William McKinley. The Mayor of New York. The Big Kahuna. And I was first on the scene to find his son stealing underpants. And not just any underpants; Batman underpants.
They say hindsight is 20/20. I know, now, what I should have done. I should have slapped the kid with a caution, driven him home and handed him over to his dad. Here you go, Mr Mayor, I found this young tyke getting himself into a spot of bother, but no harm done.
That’s what I should have done. But the look on the kid’s face ignited a fire within me. He knew he’d get away with this. He’d done it before. That smug, self-satisfied smirk… I wanted to wipe it away. Teach him a lesson he wouldn’t forget.
I remember his expression when I whipped out the cuffs, spread him against the wall and started reading him his rights. I remember Danvers’ expression, as I did it. Open-mouthed shock, plastered across both faces. Danvers went pale. Shakily, he took me aside, told me that was enough, that I’d put the fear of God into the kid, that I’d made my point.

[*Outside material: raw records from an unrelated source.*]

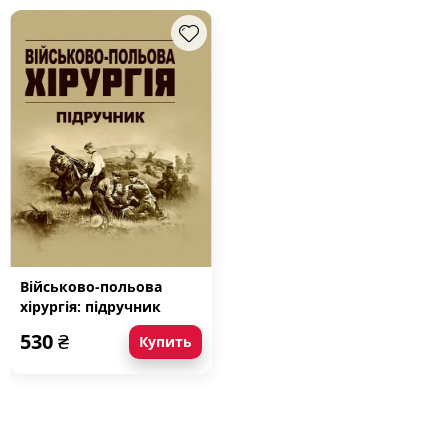
Військово-польова
хірургія: підручник
530
₴
Купить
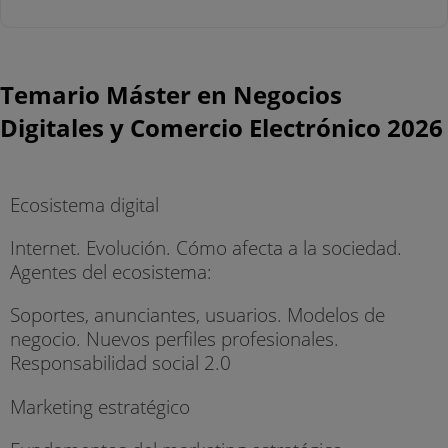
Temario Máster en Negocios
Digitales y Comercio Electrónico 2026
Ecosistema digital
Internet. Evolución. Cómo afecta a la sociedad.
Agentes del ecosistema:
Soportes, anunciantes, usuarios. Modelos de
negocio. Nuevos perfiles profesionales.
Responsabilidad social 2.0
Marketing estratégico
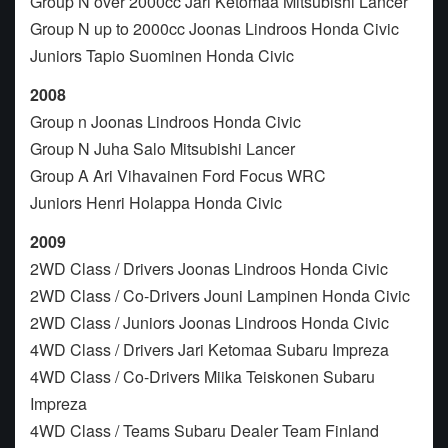
Group N over 2000cc Jari Ketomaa Mitsubishi Lancer
Group N up to 2000cc Joonas Lindroos Honda Civic
Juniors Tapio Suominen Honda Civic
2008
Group n Joonas Lindroos Honda Civic
Group N Juha Salo Mitsubishi Lancer
Group A Ari Vihavainen Ford Focus WRC
Juniors Henri Holappa Honda Civic
2009
2WD Class / Drivers Joonas Lindroos Honda Civic
2WD Class / Co-Drivers Jouni Lampinen Honda Civic
2WD Class / Juniors Joonas Lindroos Honda Civic
4WD Class / Drivers Jari Ketomaa Subaru Impreza
4WD Class / Co-Drivers Miika Teiskonen Subaru
Impreza
4WD Class / Teams Subaru Dealer Team Finland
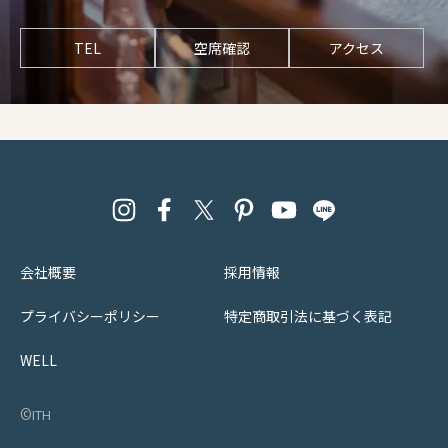
TEL
空席確認
アクセス
会社概要
採用情報
プライバシーポリシー
特定商取引法に基づく表記
WELL
©︎ith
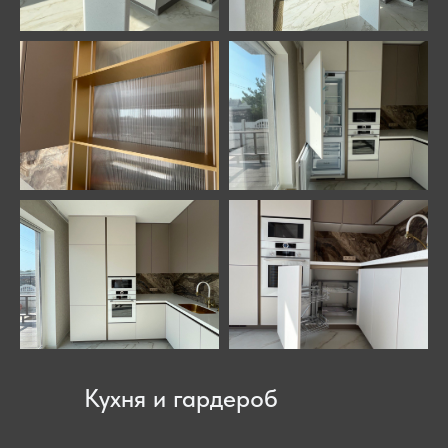
Кухня и гардероб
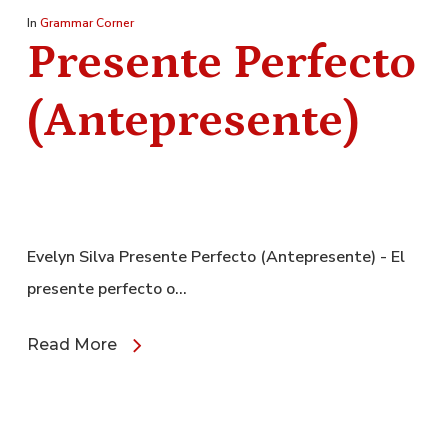
In
Grammar Corner
Presente Perfecto
(Antepresente)
Evelyn Silva Presente Perfecto (Antepresente) - El
presente perfecto o…
Read More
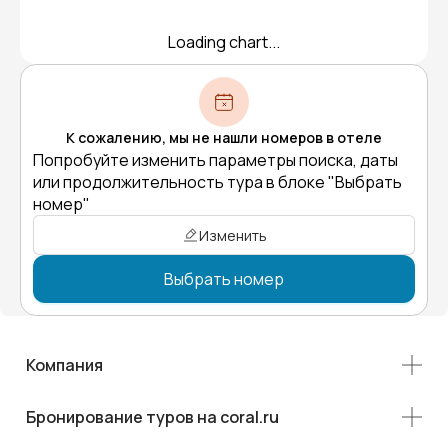
Loading chart...
К сожалению, мы не нашли номеров в отеле
Попробуйте изменить параметры поиска, даты
или продолжительность тура в блоке "Выбрать
номер"
Изменить
Выбрать номер
Компания
Бронирование туров на coral.ru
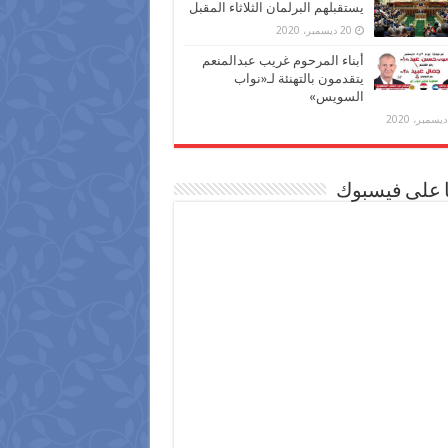
يستقبلهم البرلمان الثلاثاء المقبل
20 ديسمبر، 2020
أبناء المرحوم غريب عبدالمنعم
يتقدمون بالتهنئة لـ«نواب
السويس»
ا على فيسبوك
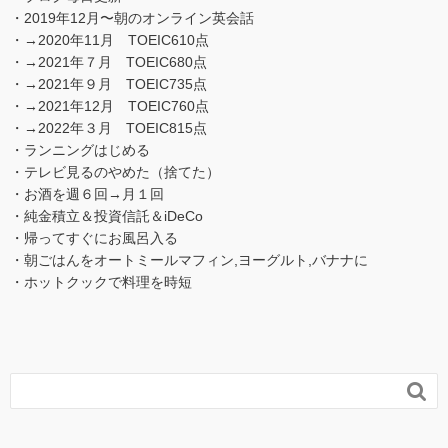
・2019年12月〜朝のオンライン英会話
・→2020年11月 TOEIC610点
・→2021年７月 TOEIC680点
・→2021年９月 TOEIC735点
・→2021年12月 TOEIC760点
・→2022年３月 TOEIC815点
・ランニングはじめる
・テレビ見るのやめた（捨てた）
・お酒を週６回→月１回
・純金積立＆投資信託＆iDeCo
・帰ってすぐにお風呂入る
・朝ごはんをオートミールマフィン,ヨーグルト,バナナに
・ホットクックで料理を時短

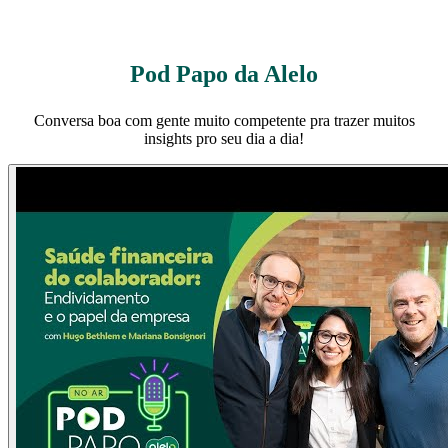
Pod Papo da Alelo
Conversa boa com gente muito competente pra trazer muitos
insights pro seu dia a dia!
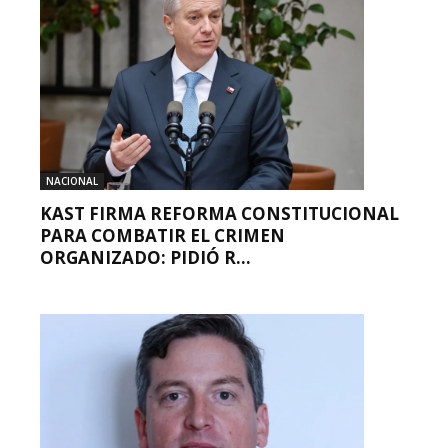
NACIONAL
KAST FIRMA REFORMA CONSTITUCIONAL
PARA COMBATIR EL CRIMEN
ORGANIZADO: PIDIÓ R...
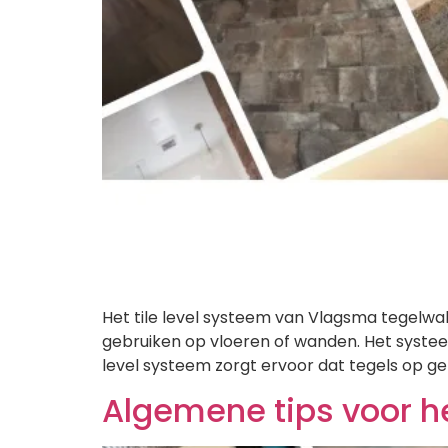
Het tile level systeem van Vlagsma tegelwalh
gebruiken op vloeren of wanden. Het systeem 
level systeem zorgt ervoor dat tegels op gel
Algemene tips voor h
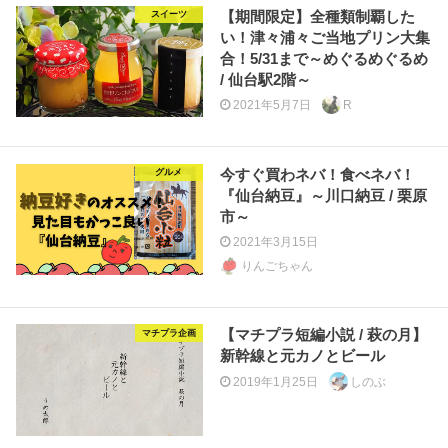
【期間限定】全種類制覇した
スイーツ
い！津々浦々ご当地プリン大集
合！5/31まで～めぐるめぐるめ
/ 仙台駅2階～
2021年5月7日
R
今すぐ買わネバ！食べネバ！
グルメ
『仙台納豆』～川口納豆 / 栗原
市～
2021年3月15日
りんごちゃん
【マチプラ短編小説 / 萩の月】
マチプラ企画
新幹線と元カノとビール
2019年1月25日
しのぶ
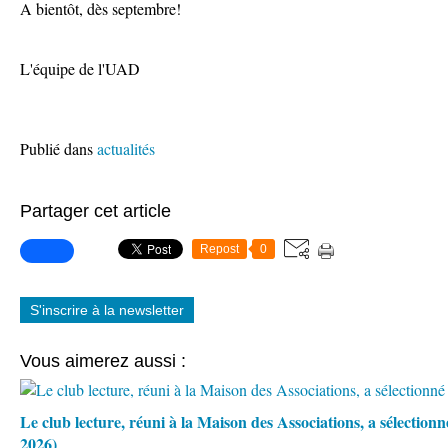
A bientôt, dès septembre!
L'équipe de l'UAD
Publié dans
actualités
Partager cet article
Repost
0
S'inscrire à la newsletter
Vous aimerez aussi :
Le club lecture, réuni à la Maison des Associations, a sélection
2026)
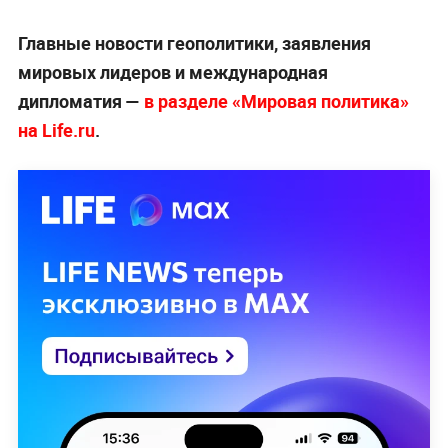
Главные новости геополитики, заявления
мировых лидеров и международная
дипломатия —
в разделе «Мировая политика»
на Life.ru
.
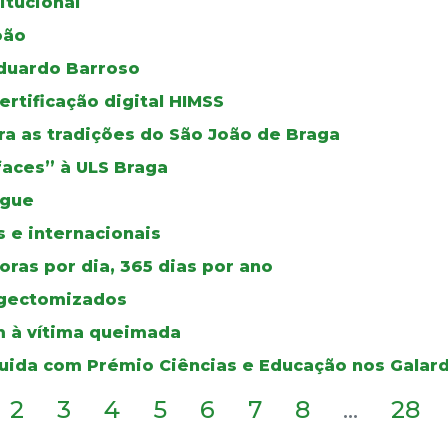
itucional
oão
duardo Barroso
certificação digital HIMSS
a as tradições do São João de Braga
faces” à ULS Braga
ngue
 e internacionais
ras por dia, 365 dias por ano
ingectomizados
 à vítima queimada
guida com Prémio Ciências e Educação nos Galar
2
3
4
5
6
7
8
...
28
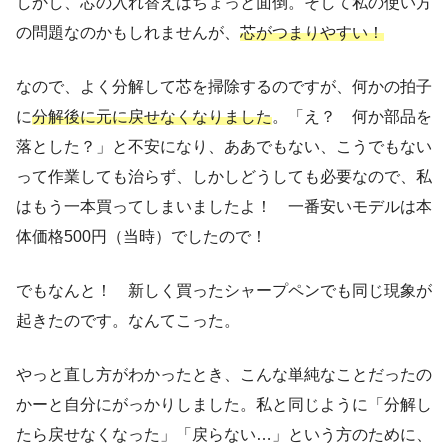
しかし、芯の入れ替えはちょっと面倒。そして私の使い方
の問題なのかもしれませんが、
芯がつまりやすい！
なので、よく分解して芯を掃除するのですが、何かの拍子
に
分解後に元に戻せなくなりました
。「え？ 何か部品を
落とした？」と不安になり、ああでもない、こうでもない
って作業しても治らず、しかしどうしても必要なので、私
はもう一本買ってしまいましたよ！ 一番安いモデルは本
体価格500円（当時）でしたので！
でもなんと！ 新しく買ったシャープペンでも同じ現象が
起きたのです。なんてこった。
やっと直し方がわかったとき、こんな単純なことだったの
かーと自分にがっかりしました。私と同じように「分解し
たら戻せなくなった」「戻らない…」という方のために、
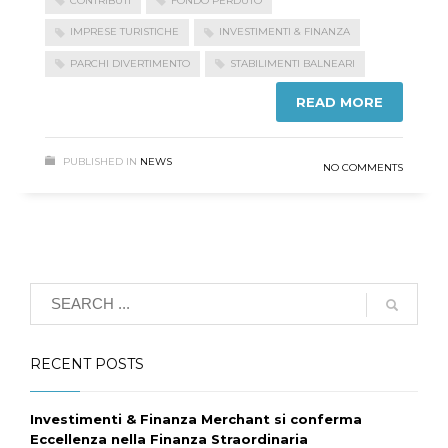
CONTRIBUTI
FONDO PERDUTO
IMPRESE TURISTICHE
INVESTIMENTI & FINANZA
PARCHI DIVERTIMENTO
STABILIMENTI BALNEARI
READ MORE
PUBLISHED IN
NEWS
NO COMMENTS
RECENT POSTS
Investimenti & Finanza Merchant si conferma
Eccellenza nella Finanza Straordinaria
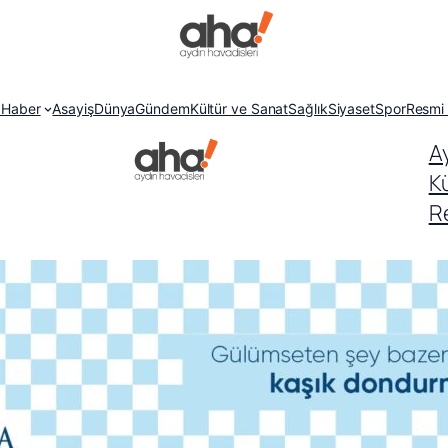
 Haber
Asayiş
Dünya
Gündem
Kültür ve Sanat
Sağlık
Siyaset
Spor
Resmi 
A
K
Re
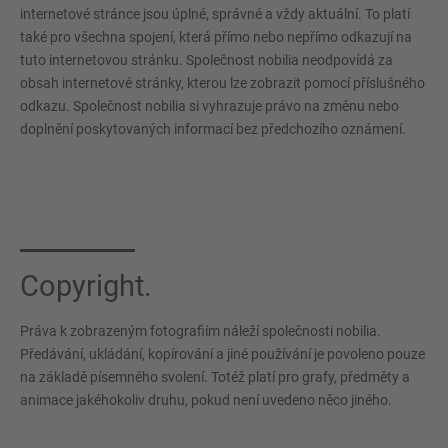
internetové stránce jsou úplné, správné a vždy aktuální. To platí
také pro všechna spojení, která přímo nebo nepřímo odkazují na
tuto internetovou stránku. Společnost nobilia neodpovídá za
obsah internetové stránky, kterou lze zobrazit pomocí příslušného
odkazu. Společnost nobilia si vyhrazuje právo na změnu nebo
doplnění poskytovaných informací bez předchozího oznámení.
Copyright.
Práva k zobrazeným fotografiím náleží společnosti nobilia.
Předávání, ukládání, kopírování a jiné používání je povoleno pouze
na základě písemného svolení. Totéž platí pro grafy, předměty a
animace jakéhokoliv druhu, pokud není uvedeno něco jiného.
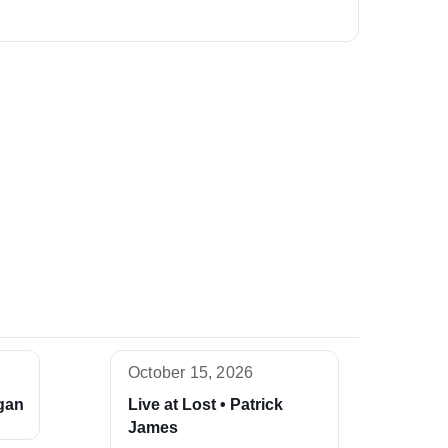
October 15, 2026
rgan
Live at Lost • Patrick
James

I didn’t listen. I was young, and new to the job, and oh so naive. I still believed in things like truth and justice and the American way. I still believed the dream. In my head, I was still seven years old, playing dress-up; a child living in an adult’s body, wrapped in a trench-coat and given a shiny badge to flash around.
You probably don’t need me to tell you what happened next. The Mayor was furious. The case folded. I don’t know whether the shopkeeper was bribed or blackmailed, but the result was the same. All charges dropped. My head was placed on a proverbial pike; I hadn’t realised that half of policing was about politics. Had somebody told me, when I was seven years old and playing dress-up, that if I wanted to be a law enforcer, I would have to dirty myself and the laws I held so dear, I would have become a street-sweeper instead. It would have been a better way of cleaning up the mess.
Five years on, I’m a private investigator. Wives pay me to follow their husbands, and vice versa. Occasionally I get a missing dog case; the highlight of my month. And every night, at six o’clock, I come to this bar, and drown my woes in beer. Sometimes I can even afford a little whisky.
Once in a blue moon, some schmuck like you notices me, and asks how I got here. And it takes me right back, back to that pair of Batman underpants.